Socialist Worker

Bank workers in Cyprus face the loss of half their pensions

Bank worker Dinos Frangoudis, who is about to go on strike, spoke to Dave Sewell about how the crisis has brought attacks on ordinary people

Issue No. 2347

More than 5,000 bank workers in southern Cyprus were set to strike on Thursday of this week, and lead a mass protest outside parliament while it decides the future of their pensions.

Cyprus’ two biggest banks are being restructured into one as part of a eurozone bailout deal.

Large deposits—including workers’ pension funds—will be subjected to a “haircut” of between 37.5 percent and 60 percent.

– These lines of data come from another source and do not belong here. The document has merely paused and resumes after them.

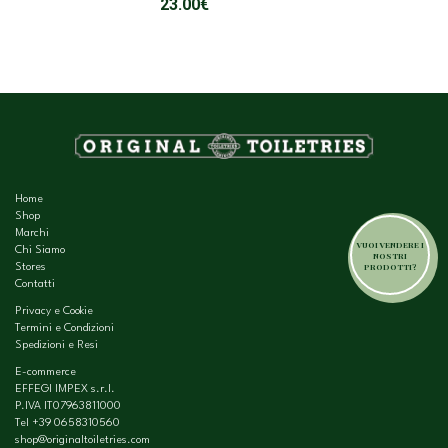
23.00
€
Home
Shop
Marchi
VUOI VENDERE I
Chi Siamo
NOSTRI
PRODOTTI?
Stores
Contatti
Privacy e Cookie
Termini e Condizioni
Spedizioni e Resi
E-commerce
EFFEGI IMPEX s.r.l.
P.IVA IT07963811000
Tel
+39 0658310560
shop@originaltoiletries.com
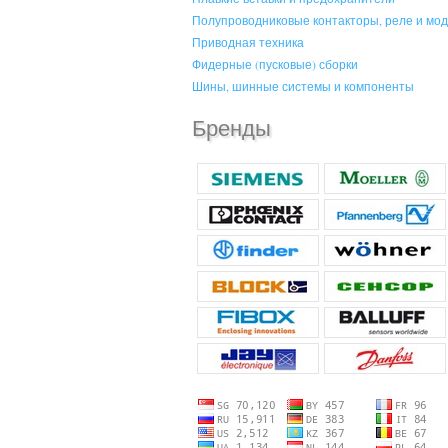
Полупроводниковые контакторы, реле и мо
Приводная техника
Фидерные (пусковые) сборки
Шины, шинные системы и компоненты
Бренды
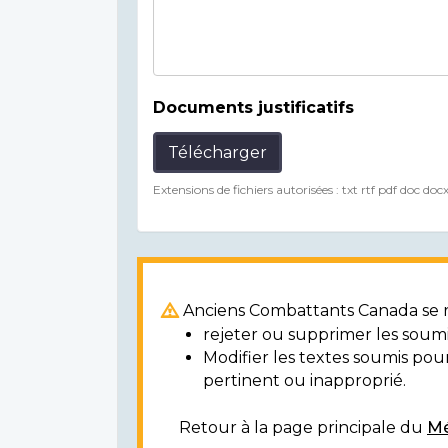
Documents justificatifs
Télécharger
Extensions de fichiers autorisées : txt rtf pdf doc doc
Anciens Combattants Canada se ré
rejeter ou supprimer les soumi
Modifier les textes soumis po
pertinent ou inapproprié.
Retour à la page principale du
Mé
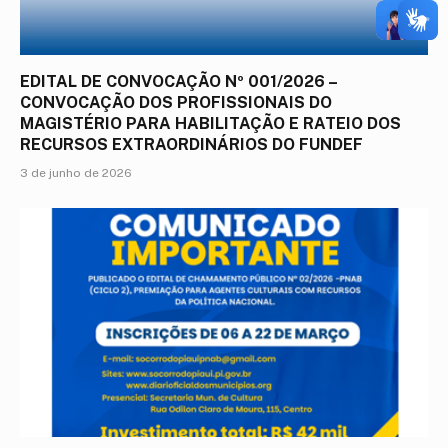
EDITAL DE CONVOCAÇÃO Nº 001/2026 –
CONVOCAÇÃO DOS PROFISSIONAIS DO
MAGISTÉRIO PARA HABILITAÇÃO E RATEIO DOS
RECURSOS EXTRAORDINÁRIOS DO FUNDEF
3 de junho de 2026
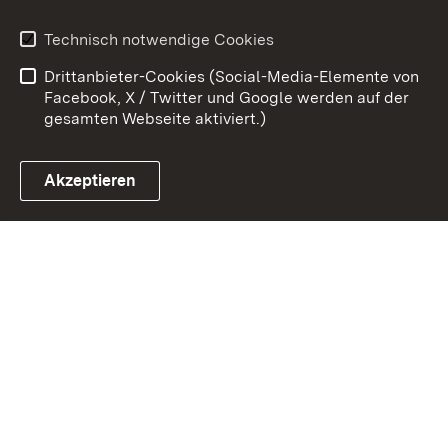
Erklärung zur
Benutzungshinweise
Technisch notwendige Cookies
Barrierefreiheit
Drittanbieter-Cookies (Social-Media-Elemente von
Impressum
Cookies
Facebook, X / Twitter und Google werden auf der
gesamten Webseite aktiviert.)
Akzeptieren
Link zum Landesportal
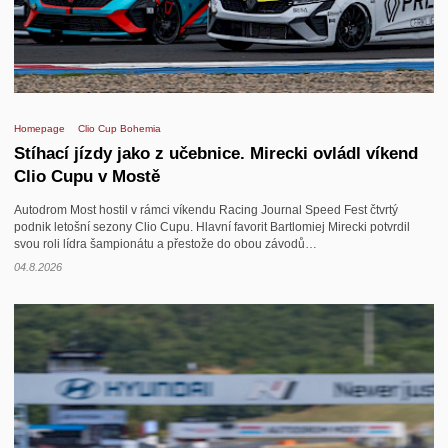
Homepage
Clio Cup Bohemia
Stíhací jízdy jako z učebnice. Mirecki ovládl víkend
Clio Cupu v Mostě
Autodrom Most hostil v rámci víkendu Racing Journal Speed Fest čtvrtý
podnik letošní sezony Clio Cupu. Hlavní favorit Bartlomiej Mirecki potvrdil
svou roli lídra šampionátu a přestože do obou závodů…
04.8.2026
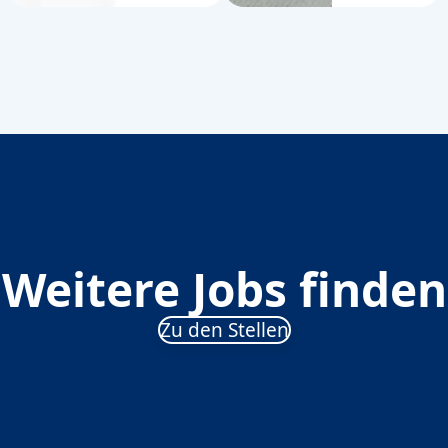
Weitere Jobs finden
Zu den Stellen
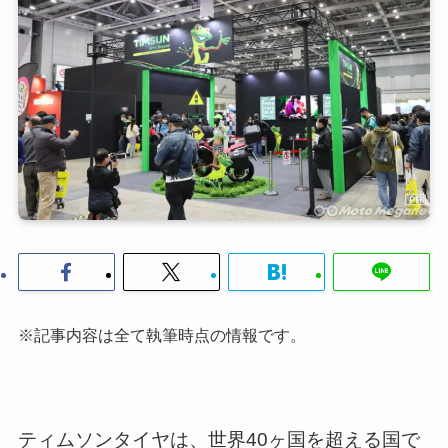
※記事内容は全て執筆時点の情報です。
ティムソンタイヤは、世界40ヶ国を超える国で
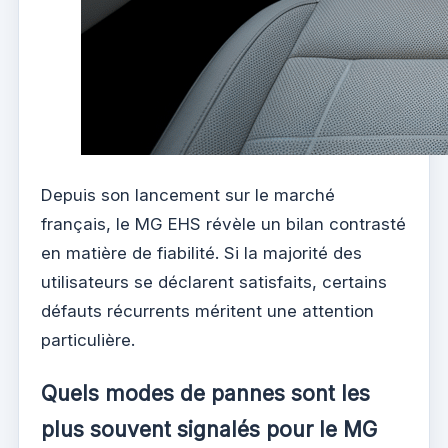
Depuis son lancement sur le marché
français, le MG EHS révèle un bilan contrasté
en matière de fiabilité. Si la majorité des
utilisateurs se déclarent satisfaits, certains
défauts récurrents méritent une attention
particulière.
Quels modes de pannes sont les
plus souvent signalés pour le MG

“No-one knows what’s going to happen to them,” Dinos Frangoudis, a worker at the Bank of Cyprus, told Socialist Worker.

“They want to downsize the bank substantially, so we’ll be facing layoffs and wage cuts. And pensions are a huge concern, we could end up retiring with less than half of what we paid in.

“These are the ordinary bank workers who are going to suffer.”

The bailout deal also calls for major privatisations. And the bank restructuring is taking its toll across Southern Cyprus.

“Bankruptcies have already started as finance goes out of the market,” said Dinos. “We expect to see the unemployment rate at least double before the end of the year, and many of us fear it could be much worse.”

Southern Cyprus is the fifth eurozone country to get a bailout after Ireland, Greece, Portugal and Spain—and many analysts think Slovenia could soon be the sixth.

It’s another tiny country, with a population of 2 million, and its economy is in recession. Its banks are crisis over debt and face restructuring.

And its borrowing costs shot up last week in response to the Cyprus crisis.

Slovenia’s government believes it can ride the crisis out. But the collapse of Cyprus banks has come as a sharp warning for governments across Europe that the euro is still very much in the danger zone.

“Workers in Cyprus will fight,” said Dinos. “The bank workers’ union has called a strike on Thursday. While parliament votes on whether our pension funds are to be saved and on what terms, we’ll have 7 or 8,000 people outside protesting.

“But our future depends on the prospects of workers across Europe. We need to link our struggle with workers in Greece, Spain and Portugal—and even Germany and Britain.

“We’re making an appeal of solidarity to the workers of Europe, to join forces and fight back.”